Oczywiście nie tylko ten narodowościowy galimatias utrudniał wyznaczenie niekwestionowalnych granic. Nakładały się na niego interesy ekonomiczne i symboliczne. I tak spór o Galicję Wschodnią był nie tylko podyktowany różnorodnością kulturową, ale także pragnieniem posiadania bogatych złóż ropy w Zagłębiu Borysławsko-Drohobyckim, zaś konflikt o Wileńszczyznę spowodowany był symbolicznym znaczeniem Wilna w historii Litwy sprzecznym z interesami – w dużej mierze – spolonizowanej społeczności miasta i jego okolic. Problemy te nie dotyczyły zresztą jedynie granicy wschodniej. Do podobnych sporów dochodziło też na pograniczu polsko-czeskim, czy polsko-niemieckim. Na wschodzie dodatkowo istotna była kwestia ekspansywności państwa rosyjskiego – zarówno w czerwonym jak i białym wydaniu.

Kłopoty z uporządkowaniem sytuacji w Europie Środkowo-Wschodniej, a zwłaszcza jej wschodnich rubieży, wynikały także z niewyjaśnionej sytuacji politycznej – kto w państwie rosyjskim sprawował władzę. Kluczowa była tutaj postawa państw Ententy, które liczyły na odbudowę przedwojennej rosyjskiej państwowości. Wszelkie jasne deklaracje dotyczące terenów dawnej Rosji mogły być uznane albo za uderzenie w interesy sojusznika (jakim Imperium było w trakcie wojny), albo za nieformalne usankcjonowanie zmian politycznych do jakich doszło w Moskwie. Nieco inaczej sytuacja wyglądała w Galicji Wschodniej, która nigdy nie była częścią Imperium Rosyjskiego – o jej losach decydowano tak jak rozporządzano innymi terytoriami upadających Austro-Węgier.

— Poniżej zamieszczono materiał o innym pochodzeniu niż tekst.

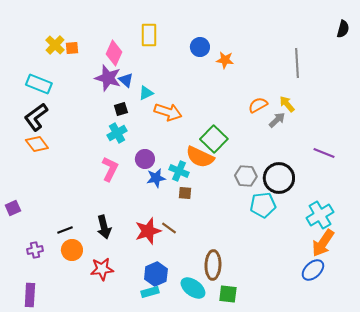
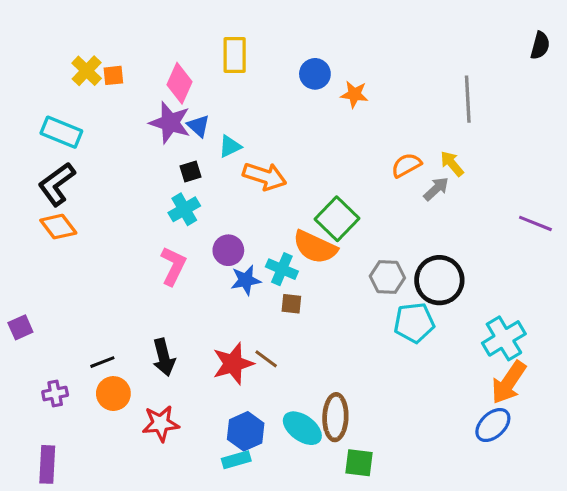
purple line: (324, 153) -> (535, 223), moved
cyan ellipse: (193, 288) -> (302, 428), moved

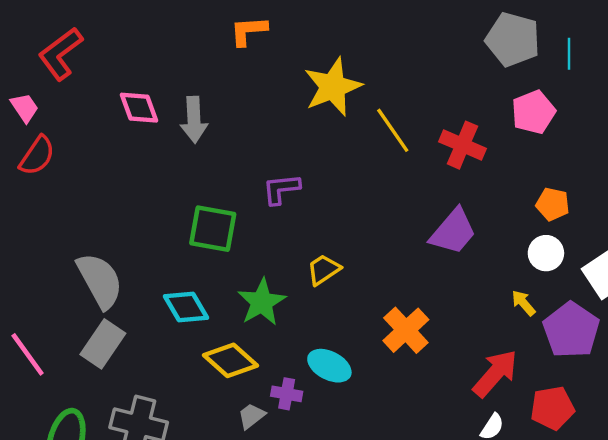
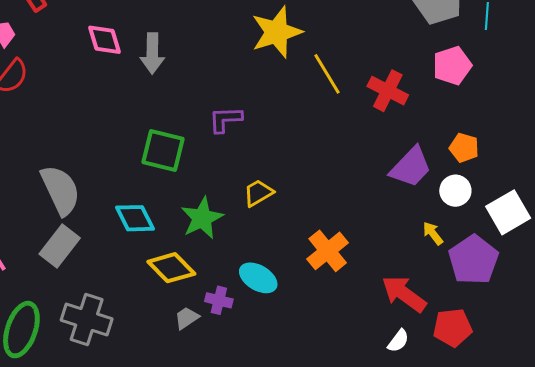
purple trapezoid: (453, 232) -> (411, 167), moved
red arrow: (495, 373) -> (404, 294), turned -99

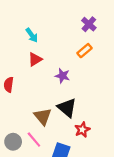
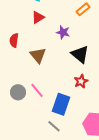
black triangle: (67, 108) -> (80, 54), moved
brown triangle: (43, 116) -> (38, 55), moved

Dwie koncepcje wschodniej granicy

Polacy doskonale zdawali sobie sprawę, że bój o wschodnią granicę nie będzie sprawą łatwą i najprawdopodobniej wymagać będzie zaangażowania militarnego. Kwestia wyznaczenia zasięgu państwa na wschodzie była zagadnieniem wykraczającym poza czysto etniczne kryteria, bo obejmowała też pamięć o dawnej Rzeczpospolitej, chęć odgrywania ważnej roli w polityce europejskiej, czy nieobcy polskiej filozofii politycznej prometeizm, czyli myśl według której Polska i polskość jest nośnikiem wartości cywilizacji zachodniej, którą krzewi na Wschodzie. Problem granicy wschodniej był zatem jeszcze przed I wojną światową zagadnieniem angażującym polskich polityków i wizjonerów niepodległej.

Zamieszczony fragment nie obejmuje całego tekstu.